とりわけ印象的だったものをいくつかを挙げたい。

 まず、ドリップコーヒーのポットである。拙宅のホームパーティの差し入れだった。重いポットは、ご近所ならではだ。
 人をたくさん招いたとき、食後のコーヒーを豆から挽いてフィルターでドリップし、人数分出すというのは、結構面倒なものだ。デザートタイムは、食事の器の片付けもあれば、スイーツの取り分けなど案外忙しい。ヨシさんは自宅でブルーマウンテンを10人分ほどドリップしてポットに詰めてきた。
 ポットは持ち帰るので、私は片付けるものもない。あの熱々コーヒーは本当に嬉しかった。
 デザートタイムがブルマンの芳しい香りに包まれると、それだけでぐっと宴が締まる。心からの「おいしかったね」で終えられる。

 ちなみに「おもたせ」は手土産を指す。あのポットはまさに、おもたせではなく「差し入れ」の象徴だった。次の差し入れも、やっぱり手土産というより後者がしっくりくる。
 今年の春先のある平日。
「桜がきれいだから、今晩見においでよ」と当日ラインをした。
 こういうとき、招く側は料理らしいものは作らない。チーズやピクルスやドライフルーツなど、切るだけ、並べるだけの簡単なものを並べてつまみにする。ごちそうを作りあっていたら、いつしか負担になり、誘い合わなくなっていたかもしれない。
 しっかり食事がしたいときは、そのあと店に行くことも。しかし、だいたいアペリティフのようなものを延々楽しんでお開きになるのがつねである。

 その日彼女は、仕事帰りにクラフトビール数缶を携えてやってきた。近所に酒と輸入食品にこだわったスーパーがあり、そこに立ち寄ったのだ。持参の地ビールは、コンビニでは買えないちょっと珍しいものばかり。駅からの道にはコンビニもあるが、その“ちょっと珍しい”が、いつもの夜を、花見らしい、“ちょっと特別なもの”にしてくれた。

 ささやかなことだが、ビールから、彼女の「お花見が嬉しい」が伝わってくる。ふだんはコンビニビールも差し入れし合う。TPOの機微に感じ入った。
 彼女もワーキングマザーで忙しいので、差し入れのために遠くまで足を伸ばしたり、事前に取り寄せたりは難しい。
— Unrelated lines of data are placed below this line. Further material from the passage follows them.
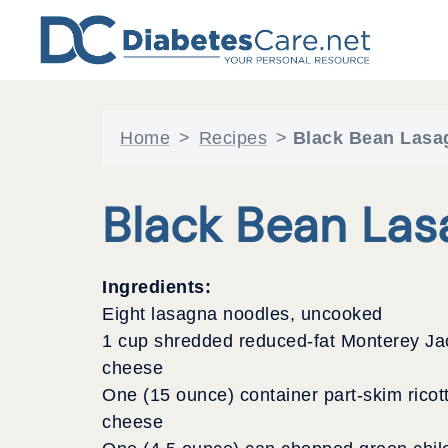
Skip
to
content
Home
>
Recipes
>
Black Bean Lasa
Black Bean Las
Ingredients:
Eight lasagna noodles, uncooked
1 cup shredded reduced-fat Monterey Ja
cheese
One (15 ounce) container part-skim ricot
cheese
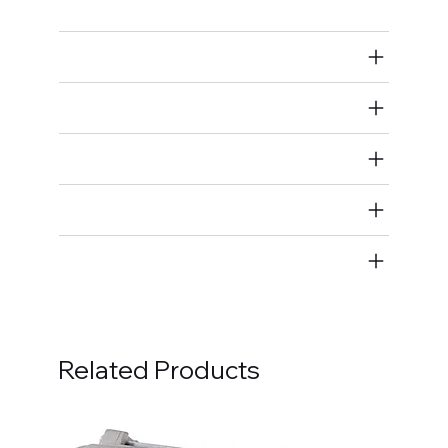
Air Restricted
State Restricted
special notes
EmissionsWarning
Return and Refund Policy
Related Products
関係性が近いだけに、それをやられたら私も次に気軽に差し入れができなくなってしまう。
 そのバランス感覚も絶妙だ。

 また、「親戚からのおすそ分け」といって筍をくれたときは、アク抜きをしてジッパーに入れてあった。濡らしたキッチンペーパーにはさんだ新芽も添えられていた。
 有名などこかのスイーツももちろん嬉しいが、ヨシさんは、なんでもない日常の「あるとちょっと嬉しい」を心得ていて、自分でさり気なくひと手間を加える。豆を挽いたり、アク抜きしたり。こちらは、いただいたらすぐ使えるのでありがたい。
 彼女のギフトの多くには、「すぐ卓に出せる」嬉しさも含まれているから印象に残るのだと思う。
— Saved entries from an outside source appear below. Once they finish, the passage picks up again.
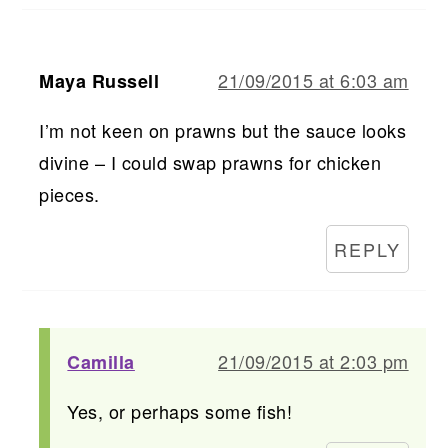
21/09/2015 at 6:03 am
Maya Russell
I’m not keen on prawns but the sauce looks
divine – I could swap prawns for chicken
pieces.
REPLY
21/09/2015 at 2:03 pm
Camilla
Yes, or perhaps some fish!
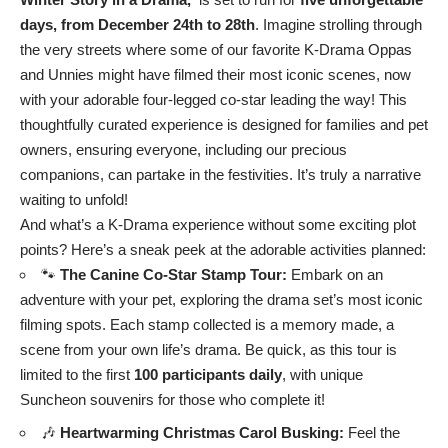
days, from December 24th to 28th
. Imagine strolling through
the very streets where some of our favorite K-Drama Oppas
and Unnies might have filmed their most iconic scenes, now
with your adorable four-legged co-star leading the way! This
thoughtfully curated experience is designed for families and pet
owners, ensuring everyone, including our precious
companions, can partake in the festivities. It’s truly a narrative
waiting to unfold!
And what’s a K-Drama experience without some exciting plot
points? Here’s a sneak peek at the adorable activities planned:
🐾
The Canine Co-Star Stamp Tour:
Embark on an
adventure with your pet, exploring the drama set’s most iconic
filming spots. Each stamp collected is a memory made, a
scene from your own life’s drama. Be quick, as this tour is
limited to the first
100 participants daily
, with unique
Suncheon souvenirs for those who complete it!
🎶
Heartwarming Christmas Carol Busking:
Feel the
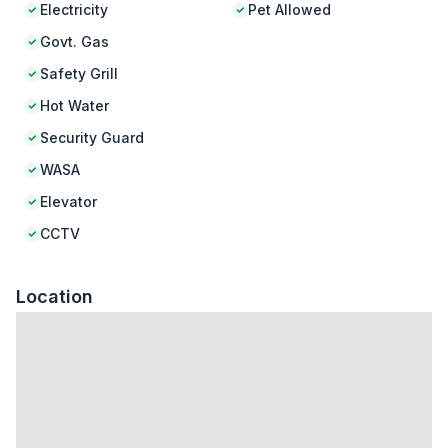
Electricity
Pet Allowed
Govt. Gas
Safety Grill
Hot Water
Security Guard
WASA
Elevator
CCTV
Location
 そういえば昔、「みょうがを切らしちゃったんだけど、ある?」とメールがきた。理由は忘れたがなぜか私の家にはたくさんあって、もてあましていた。取りに来た彼女に分けると、1時間後。冬瓜のスープを家族分鍋に入れて持ってきた。
「このスープはトッピングにみょうがが欠かせないの。さっきはありがと」
 食べて驚いた。好きな冬瓜にそんな食べ方があったことと、みずみずしいおいしさに。

 あらためて辞書を引いて気づいた。「差し入れ」の意は、「慰労や激励などのため、飲食物などを届けること。またその物」(大辞泉)。ヨシさんとは、長男がおない年で、付き合いはそのまま共に働きながら子育てをした歳月と重なる。大忙しのホームパーティも、ふだんの夕食に足すひと品も、仕事終わりの花見も、心からの「おつかれ」の気持ちが差し入れから伝わるから、忘れられないのかもしれない。